# [Work order]
How many lines of the material below contain the string "Fransen"? Answer with the number and nothing else.

# [Extracted data]
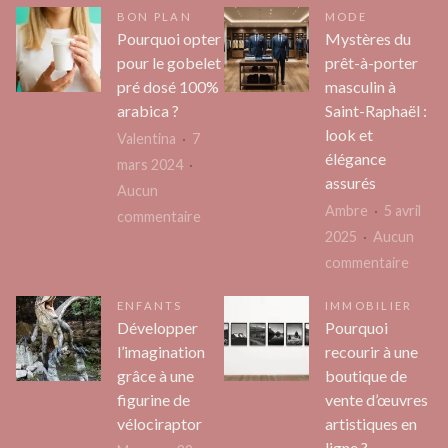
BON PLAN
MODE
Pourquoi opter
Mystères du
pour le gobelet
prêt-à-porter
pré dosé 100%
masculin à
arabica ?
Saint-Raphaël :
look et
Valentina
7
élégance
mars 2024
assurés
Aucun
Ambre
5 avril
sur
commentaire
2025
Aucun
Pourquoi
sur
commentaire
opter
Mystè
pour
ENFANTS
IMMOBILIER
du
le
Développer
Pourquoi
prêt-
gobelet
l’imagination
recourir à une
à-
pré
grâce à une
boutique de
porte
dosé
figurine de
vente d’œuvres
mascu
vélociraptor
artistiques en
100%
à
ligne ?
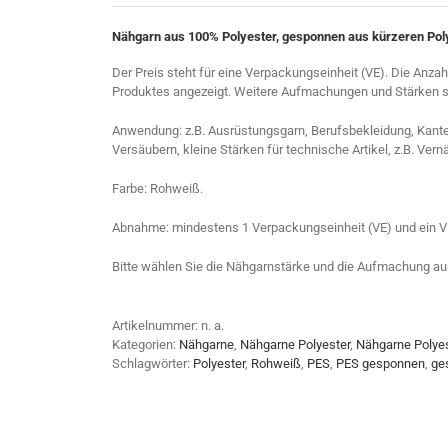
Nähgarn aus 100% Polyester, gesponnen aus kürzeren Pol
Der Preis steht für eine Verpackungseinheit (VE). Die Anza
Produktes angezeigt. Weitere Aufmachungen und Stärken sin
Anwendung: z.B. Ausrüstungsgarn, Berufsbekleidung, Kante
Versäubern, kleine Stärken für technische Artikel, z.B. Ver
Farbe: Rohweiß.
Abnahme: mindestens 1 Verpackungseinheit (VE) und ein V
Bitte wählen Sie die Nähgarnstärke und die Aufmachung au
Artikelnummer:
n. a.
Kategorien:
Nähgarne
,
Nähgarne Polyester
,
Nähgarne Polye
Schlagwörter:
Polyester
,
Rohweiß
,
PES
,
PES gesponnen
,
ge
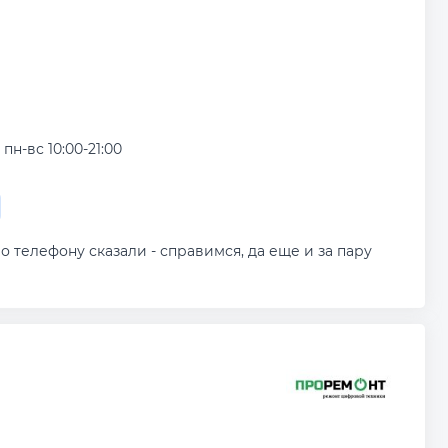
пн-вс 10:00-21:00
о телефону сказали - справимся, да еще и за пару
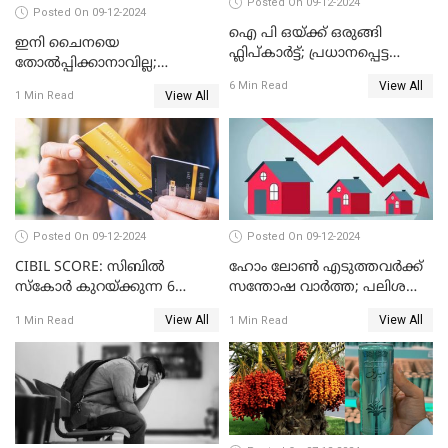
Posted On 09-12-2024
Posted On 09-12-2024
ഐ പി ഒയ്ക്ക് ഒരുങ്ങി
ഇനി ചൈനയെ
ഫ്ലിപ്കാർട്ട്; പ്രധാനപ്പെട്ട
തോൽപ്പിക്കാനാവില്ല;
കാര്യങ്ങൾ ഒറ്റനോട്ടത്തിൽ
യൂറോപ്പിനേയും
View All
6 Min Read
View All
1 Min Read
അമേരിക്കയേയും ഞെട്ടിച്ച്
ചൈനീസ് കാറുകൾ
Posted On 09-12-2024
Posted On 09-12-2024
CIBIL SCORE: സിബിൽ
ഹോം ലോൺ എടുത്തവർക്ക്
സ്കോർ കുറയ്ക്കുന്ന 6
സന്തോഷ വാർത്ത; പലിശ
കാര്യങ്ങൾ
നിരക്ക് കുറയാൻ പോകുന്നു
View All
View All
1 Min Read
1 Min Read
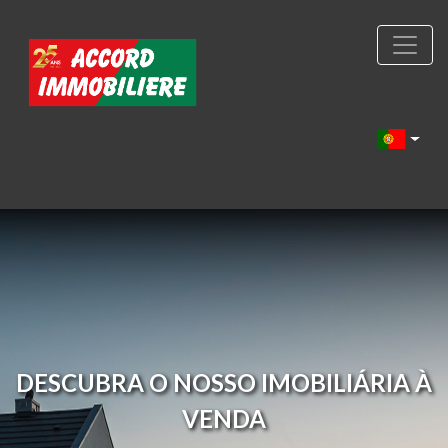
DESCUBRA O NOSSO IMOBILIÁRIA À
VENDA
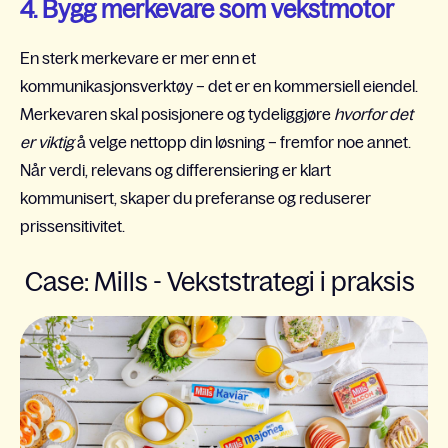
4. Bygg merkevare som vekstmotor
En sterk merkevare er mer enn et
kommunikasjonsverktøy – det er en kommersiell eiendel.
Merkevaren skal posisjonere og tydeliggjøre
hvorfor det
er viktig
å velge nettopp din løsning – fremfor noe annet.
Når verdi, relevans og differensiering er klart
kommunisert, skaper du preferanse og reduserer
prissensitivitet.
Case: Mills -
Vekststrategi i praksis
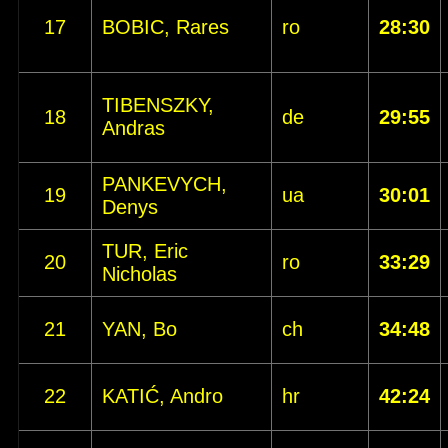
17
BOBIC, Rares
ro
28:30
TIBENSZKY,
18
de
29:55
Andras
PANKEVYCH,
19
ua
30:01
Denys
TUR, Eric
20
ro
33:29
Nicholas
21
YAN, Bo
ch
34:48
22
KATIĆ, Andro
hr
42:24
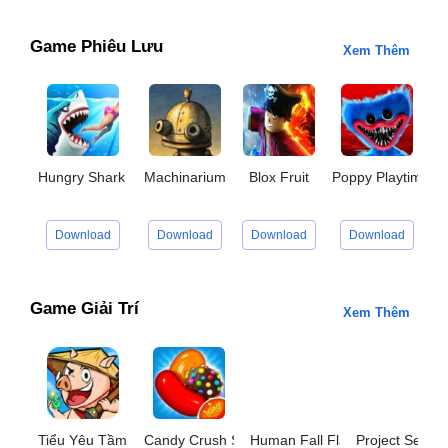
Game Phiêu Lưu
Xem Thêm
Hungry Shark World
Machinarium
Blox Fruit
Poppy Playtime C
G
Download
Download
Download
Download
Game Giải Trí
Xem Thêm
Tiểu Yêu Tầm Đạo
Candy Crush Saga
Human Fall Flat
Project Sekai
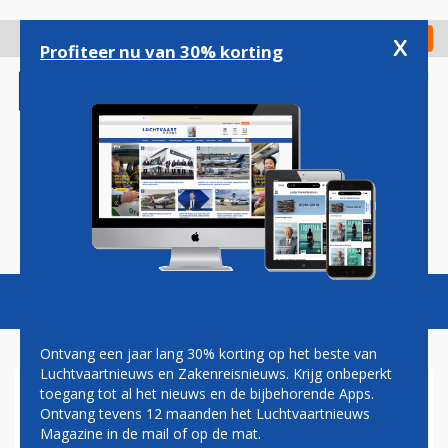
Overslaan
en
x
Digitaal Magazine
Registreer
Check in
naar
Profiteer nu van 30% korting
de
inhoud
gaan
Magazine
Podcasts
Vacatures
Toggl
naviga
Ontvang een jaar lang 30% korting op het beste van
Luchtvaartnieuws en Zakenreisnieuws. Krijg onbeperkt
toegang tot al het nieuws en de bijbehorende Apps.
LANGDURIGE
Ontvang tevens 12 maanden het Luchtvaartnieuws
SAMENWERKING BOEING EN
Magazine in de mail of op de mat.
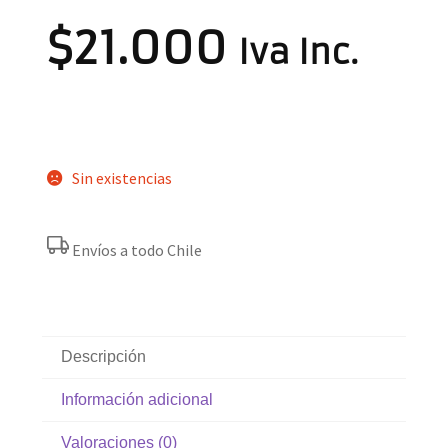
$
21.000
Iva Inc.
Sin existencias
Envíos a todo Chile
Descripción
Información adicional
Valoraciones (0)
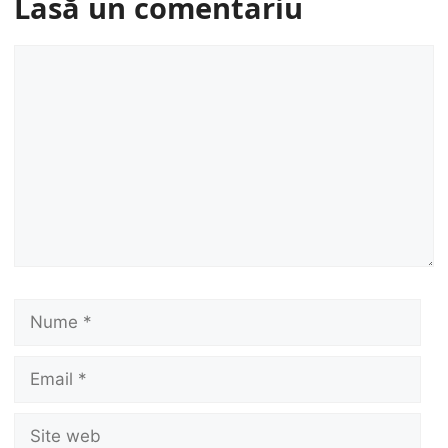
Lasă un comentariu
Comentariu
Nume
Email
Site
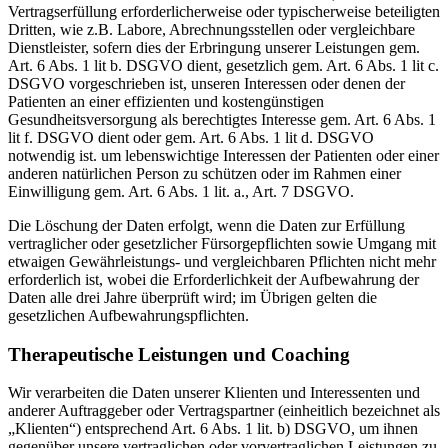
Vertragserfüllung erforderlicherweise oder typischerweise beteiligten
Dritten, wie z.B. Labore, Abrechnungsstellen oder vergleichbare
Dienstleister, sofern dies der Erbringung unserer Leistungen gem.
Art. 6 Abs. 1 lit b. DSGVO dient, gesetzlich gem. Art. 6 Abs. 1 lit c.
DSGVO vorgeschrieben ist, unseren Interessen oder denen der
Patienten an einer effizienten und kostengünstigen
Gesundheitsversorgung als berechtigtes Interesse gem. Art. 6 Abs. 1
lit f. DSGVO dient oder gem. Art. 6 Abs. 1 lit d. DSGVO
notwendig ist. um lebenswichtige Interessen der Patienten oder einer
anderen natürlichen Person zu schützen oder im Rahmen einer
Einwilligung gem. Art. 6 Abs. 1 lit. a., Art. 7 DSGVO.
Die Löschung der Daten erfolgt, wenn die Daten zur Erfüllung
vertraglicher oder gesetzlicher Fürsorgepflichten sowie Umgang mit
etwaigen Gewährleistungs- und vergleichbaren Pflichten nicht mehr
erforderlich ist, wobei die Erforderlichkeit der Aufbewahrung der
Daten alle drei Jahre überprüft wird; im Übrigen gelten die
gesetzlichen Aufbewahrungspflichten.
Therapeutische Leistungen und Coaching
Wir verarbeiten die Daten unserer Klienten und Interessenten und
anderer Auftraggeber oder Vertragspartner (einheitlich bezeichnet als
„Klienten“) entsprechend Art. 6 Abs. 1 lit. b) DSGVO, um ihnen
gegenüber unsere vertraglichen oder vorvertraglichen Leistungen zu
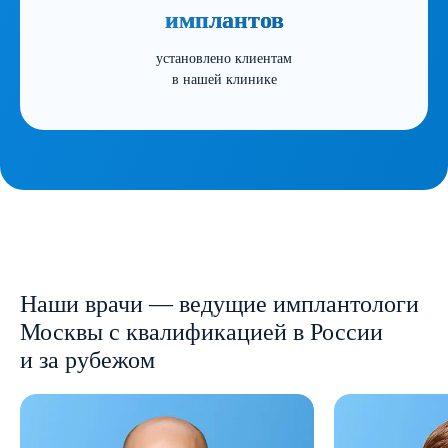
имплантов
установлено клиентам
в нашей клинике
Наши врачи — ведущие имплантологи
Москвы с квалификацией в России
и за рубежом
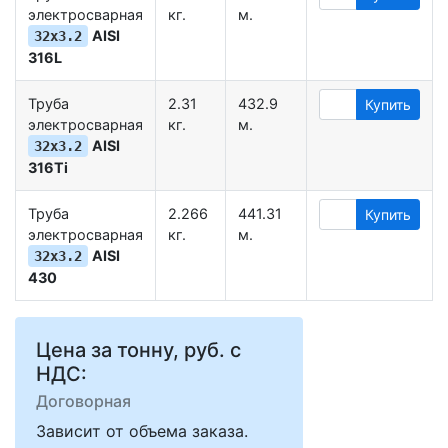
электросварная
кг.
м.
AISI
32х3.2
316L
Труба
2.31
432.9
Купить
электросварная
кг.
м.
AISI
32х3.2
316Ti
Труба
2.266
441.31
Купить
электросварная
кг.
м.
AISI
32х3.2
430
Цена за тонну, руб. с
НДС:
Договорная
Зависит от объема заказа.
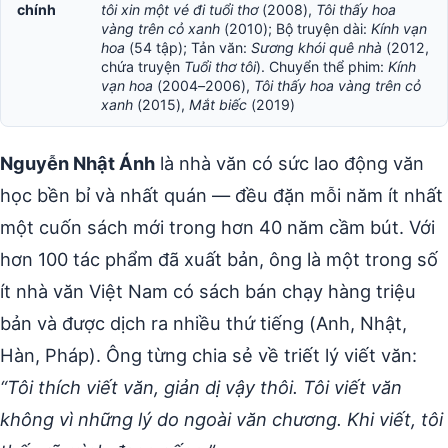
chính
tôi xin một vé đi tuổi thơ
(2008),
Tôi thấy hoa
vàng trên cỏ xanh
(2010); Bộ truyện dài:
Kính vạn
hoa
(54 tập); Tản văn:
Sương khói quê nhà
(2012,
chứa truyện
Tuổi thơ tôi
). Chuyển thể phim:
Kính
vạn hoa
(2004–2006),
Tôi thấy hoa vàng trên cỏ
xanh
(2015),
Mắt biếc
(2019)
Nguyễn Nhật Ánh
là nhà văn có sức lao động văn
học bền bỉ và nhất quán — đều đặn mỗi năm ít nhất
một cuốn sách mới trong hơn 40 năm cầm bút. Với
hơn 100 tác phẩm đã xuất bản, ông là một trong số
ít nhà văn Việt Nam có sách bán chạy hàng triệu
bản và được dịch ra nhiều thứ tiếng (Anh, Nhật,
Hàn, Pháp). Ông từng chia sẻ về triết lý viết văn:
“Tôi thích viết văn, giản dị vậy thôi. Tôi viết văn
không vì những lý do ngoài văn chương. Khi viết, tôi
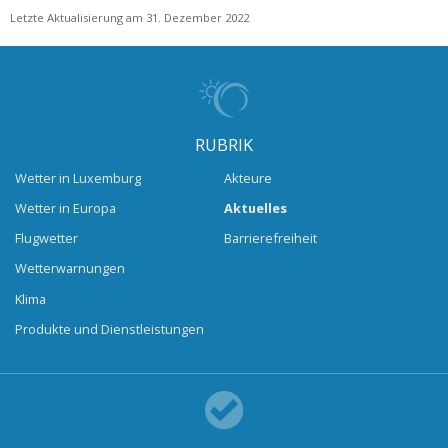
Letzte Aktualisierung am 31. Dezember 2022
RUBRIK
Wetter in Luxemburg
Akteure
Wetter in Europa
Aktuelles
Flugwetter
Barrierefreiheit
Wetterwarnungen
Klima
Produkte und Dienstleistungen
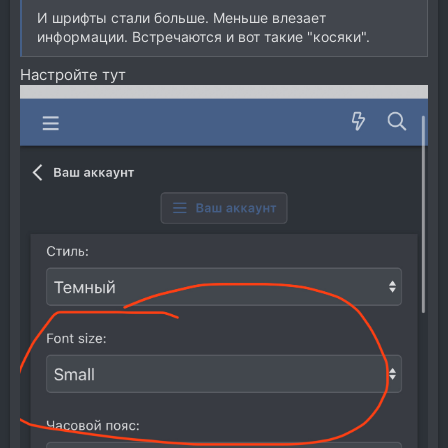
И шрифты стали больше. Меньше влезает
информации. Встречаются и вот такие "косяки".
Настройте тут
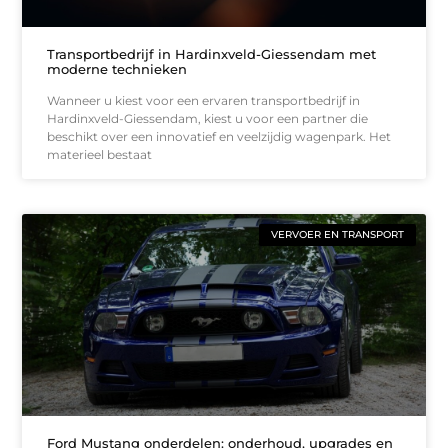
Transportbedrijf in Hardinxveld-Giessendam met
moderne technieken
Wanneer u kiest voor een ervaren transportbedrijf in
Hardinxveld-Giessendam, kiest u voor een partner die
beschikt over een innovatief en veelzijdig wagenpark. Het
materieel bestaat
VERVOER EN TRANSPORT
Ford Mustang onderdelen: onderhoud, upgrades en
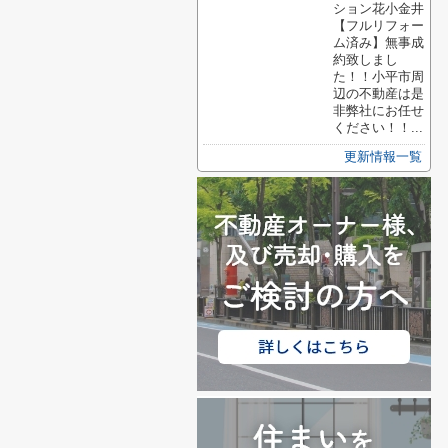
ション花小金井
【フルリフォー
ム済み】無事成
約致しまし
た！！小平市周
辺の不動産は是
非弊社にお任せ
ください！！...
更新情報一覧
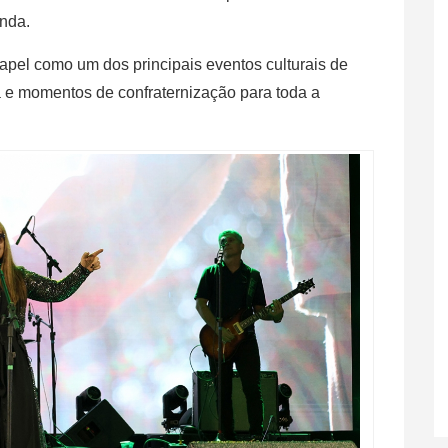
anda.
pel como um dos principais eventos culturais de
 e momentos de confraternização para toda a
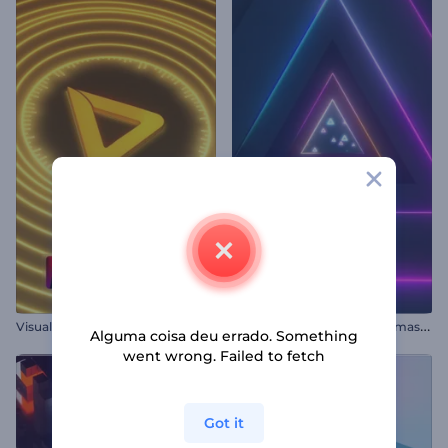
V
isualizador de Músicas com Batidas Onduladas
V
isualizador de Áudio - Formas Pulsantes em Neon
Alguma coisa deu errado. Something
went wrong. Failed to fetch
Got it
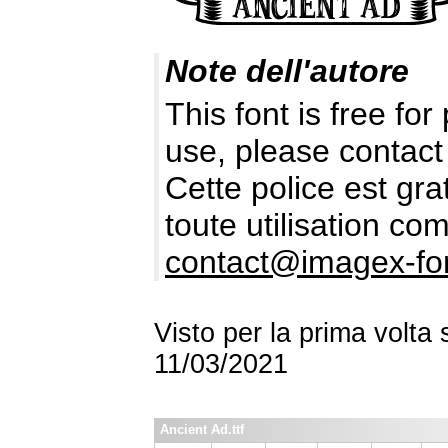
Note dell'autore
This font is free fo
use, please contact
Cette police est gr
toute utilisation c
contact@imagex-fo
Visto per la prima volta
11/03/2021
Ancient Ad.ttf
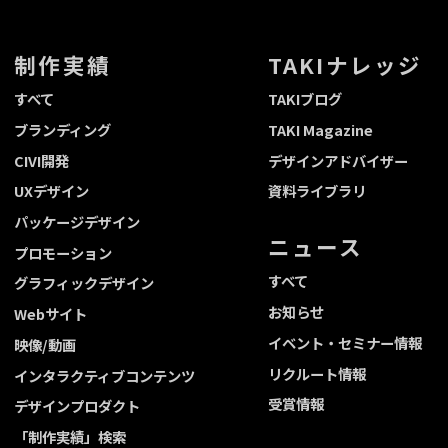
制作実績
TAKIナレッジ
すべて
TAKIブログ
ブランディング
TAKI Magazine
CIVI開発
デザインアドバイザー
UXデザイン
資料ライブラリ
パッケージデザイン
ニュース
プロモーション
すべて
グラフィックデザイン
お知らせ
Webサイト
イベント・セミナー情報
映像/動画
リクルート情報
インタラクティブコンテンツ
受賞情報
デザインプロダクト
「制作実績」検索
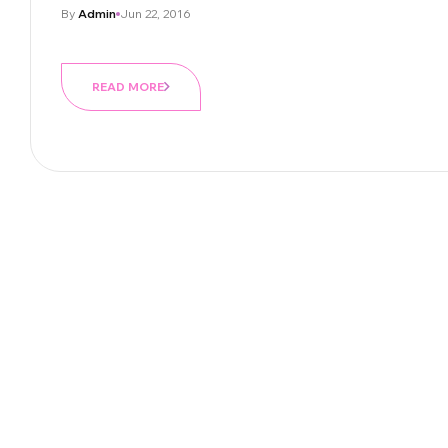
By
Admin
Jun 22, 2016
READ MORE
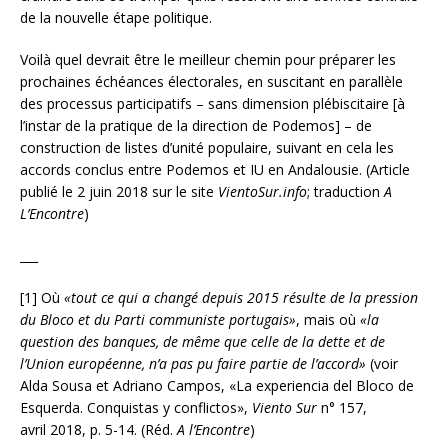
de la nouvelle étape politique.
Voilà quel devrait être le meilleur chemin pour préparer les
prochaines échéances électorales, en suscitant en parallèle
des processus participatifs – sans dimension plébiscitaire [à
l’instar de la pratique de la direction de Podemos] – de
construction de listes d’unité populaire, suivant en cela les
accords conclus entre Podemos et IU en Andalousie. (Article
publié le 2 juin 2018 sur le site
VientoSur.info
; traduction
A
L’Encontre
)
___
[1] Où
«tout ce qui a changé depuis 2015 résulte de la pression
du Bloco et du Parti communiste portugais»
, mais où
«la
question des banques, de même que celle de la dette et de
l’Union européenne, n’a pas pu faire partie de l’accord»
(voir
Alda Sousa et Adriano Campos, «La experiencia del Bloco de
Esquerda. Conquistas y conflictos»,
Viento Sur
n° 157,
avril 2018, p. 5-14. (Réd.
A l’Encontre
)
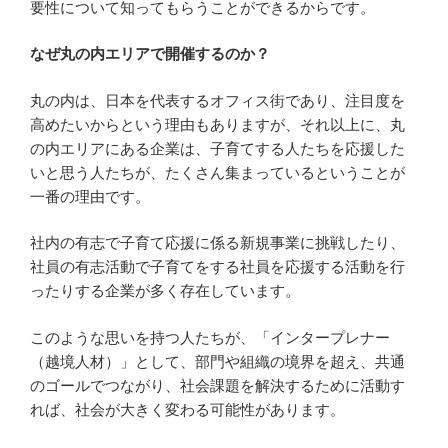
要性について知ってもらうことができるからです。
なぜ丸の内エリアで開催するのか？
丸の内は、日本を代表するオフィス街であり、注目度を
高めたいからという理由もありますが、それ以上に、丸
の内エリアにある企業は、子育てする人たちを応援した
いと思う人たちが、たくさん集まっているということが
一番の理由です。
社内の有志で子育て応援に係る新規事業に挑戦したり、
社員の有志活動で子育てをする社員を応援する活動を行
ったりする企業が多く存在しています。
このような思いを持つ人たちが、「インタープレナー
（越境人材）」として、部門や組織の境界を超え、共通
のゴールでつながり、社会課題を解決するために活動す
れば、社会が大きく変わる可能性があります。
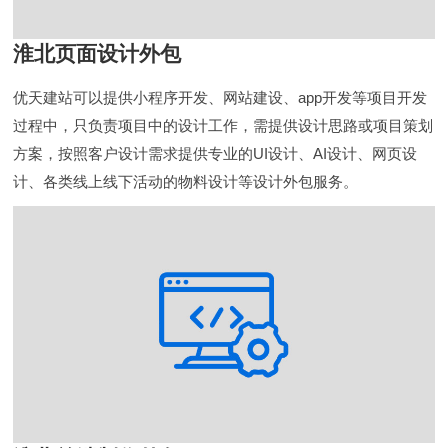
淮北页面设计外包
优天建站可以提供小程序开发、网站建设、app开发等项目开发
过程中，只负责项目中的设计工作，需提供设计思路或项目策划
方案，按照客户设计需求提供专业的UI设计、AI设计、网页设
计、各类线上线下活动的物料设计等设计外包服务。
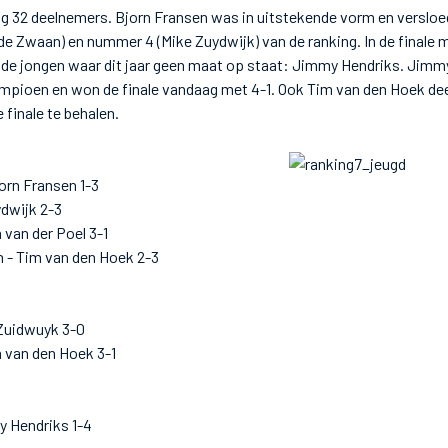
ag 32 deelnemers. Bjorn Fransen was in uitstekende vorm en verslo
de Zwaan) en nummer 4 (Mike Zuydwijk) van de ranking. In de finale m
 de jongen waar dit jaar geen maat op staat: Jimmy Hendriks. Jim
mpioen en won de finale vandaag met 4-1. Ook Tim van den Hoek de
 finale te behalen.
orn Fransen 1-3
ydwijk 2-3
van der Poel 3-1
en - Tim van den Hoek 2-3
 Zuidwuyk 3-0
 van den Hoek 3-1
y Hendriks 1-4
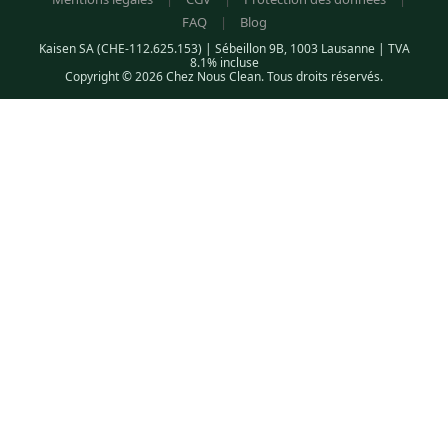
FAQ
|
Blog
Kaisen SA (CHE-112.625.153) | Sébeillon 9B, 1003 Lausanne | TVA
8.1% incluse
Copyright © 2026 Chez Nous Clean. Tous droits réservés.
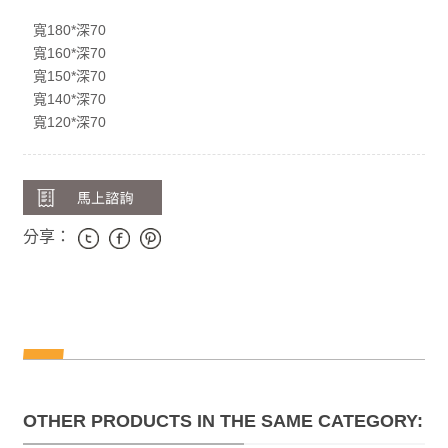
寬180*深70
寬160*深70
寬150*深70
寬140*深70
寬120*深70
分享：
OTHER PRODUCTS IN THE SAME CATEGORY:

# [Task response]
2